Вспомнив его дом, Кристин моргнула, мгновенно возвращаясь к реальности.
— Это был самый обыкновенный дом со всеми возможными удобствами. Моя комната уже ждала меня…
— Ваша комната? — не выдержал полицейский. Она кивнула, даже не посмотрев на него.
— Там уже была одежда, как раз мне впору, моего размера, на мой вкус. Как у Белоснежки. Там была кровать и даже некоторые из моих любимых картин висели на стенах. На книжной полке стояла Библия и издания самых ценимых мной книг. Был там туалетный столик и будуар — можно было подумать, что он читает мои мысли и заранее знает, чего мне захочется. Он сумел угадать все мои желания, — Кристин снова заговорила невыразительно и монотонно, тем же манером она описывала свой сон. Я подумал, не было ли это запоздалым последствием действия хлороформа?
— В конце комнаты стоял орган с тремя клавиатурами и педалями, и он принялся играть, подав мне перед тем фрукты и бокал холодного вина. Ему не пришлось называть, что он играет. Он исполнял свою оперу. Вы знаете, — она бросила быстрый взгляд в мою сторону, — Торжествующий дон Хуан, та самая опера, над которой он так долго работал. Я слушала — это было что-то волшебное — а потом он запел.

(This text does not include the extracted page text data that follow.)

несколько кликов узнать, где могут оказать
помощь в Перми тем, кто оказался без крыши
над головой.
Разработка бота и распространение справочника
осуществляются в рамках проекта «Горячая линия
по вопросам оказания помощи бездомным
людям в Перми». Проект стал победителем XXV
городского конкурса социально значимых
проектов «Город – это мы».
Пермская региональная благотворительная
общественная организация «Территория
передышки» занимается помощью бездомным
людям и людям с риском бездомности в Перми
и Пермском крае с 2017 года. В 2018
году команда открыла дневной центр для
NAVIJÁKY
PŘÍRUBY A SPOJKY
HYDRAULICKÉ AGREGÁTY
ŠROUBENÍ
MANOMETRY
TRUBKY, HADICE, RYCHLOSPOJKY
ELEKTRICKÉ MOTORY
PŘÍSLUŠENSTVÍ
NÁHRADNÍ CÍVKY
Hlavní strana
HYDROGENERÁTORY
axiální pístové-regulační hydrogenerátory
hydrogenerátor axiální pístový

И пока я слушала, меня обуяло удивительно чувство, меня поглотило неодолимое, отчаянное желание, но все это было частью сна, понимаете? Сна, в котором я жила. Я тихо подкралась к нему, влекомая музыкой, и в то же время, словно в трансе, подчиняясь некому необъяснимому внутреннему импульсу, которому я не могла сопротивляться, — она замолчала в нерешительности.
— Ну и?
Свободной рукой она изобразила то, что последовало далее.
— Очень тихо я встала у него за спиной и вдруг — быстро и неожиданно — я сорвала его маску! — она ахнула и тут же прижала ладонь ко рту, то ли стремясь подавить болезненное воспоминание, то ли опасаясь разбудить возлюбленного. — Он тотчас же повернулся. Ах, это лицо! Даже если я доживу до тысячи лет, как я смогу забыть его? — Кристин повернулась ко мне, ища поддержки и подтверждения. — Вы знаете, мсье. Вы видели.

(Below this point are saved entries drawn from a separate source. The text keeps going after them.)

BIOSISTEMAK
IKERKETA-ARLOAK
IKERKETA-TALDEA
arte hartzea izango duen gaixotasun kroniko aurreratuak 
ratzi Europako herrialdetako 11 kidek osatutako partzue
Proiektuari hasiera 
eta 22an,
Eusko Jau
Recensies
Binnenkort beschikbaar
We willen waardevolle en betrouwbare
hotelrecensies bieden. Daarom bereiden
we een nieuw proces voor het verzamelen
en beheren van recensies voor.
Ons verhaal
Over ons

Я кивнул, но она этого не заметила, полностью погруженная в воспоминания.
— Но куда ужаснее лица, еще более изуродованного яростью и изумлением — были звуки, исходившие из его горла! Это уже не был его прекрасный голос, это вообще не походило на голос, вместо него звучал какой-то жуткий визг! Он упал на землю и корчился у моих ног, разевая рот, но издавал только мяукающие стоны и придушенные… — она замолчала, ища слова, и только приоткрывала и снова закрывала рот, подобно золотой рыбке. Мифруа ждал, сам пораженный до глубины души. — Наконец, он протянул ко мне дрожащую руку. Я знала, чего он хочет. Что ему необходимо. Я ведь все еще держала маску в руке. Механически я протянула ее ему. Вы бы тоже это сделали, увидев его. Он был жалок, как какой-нибудь нищий калека, спящий под Новым мостом, но безобразнее любого из них, проклят, наказан этим лицом, которое ужаснуло бы и слепого. Ослабевшей рукой он взял у меня маску и не без труда сумел приладить ее назад на изувеченное лицо. И стоило ей вернуться, он словно бы снова стал самим собой. Он поднялся на ноги, сперва придерживаясь за стол, потом отступил от него и шагнул в мою сторону, покачиваясь, как пьяный. Я слышала, что он что-то шепчет, пробуя, убеждаясь, что его голос восстановился вместе с фальшивым лицом.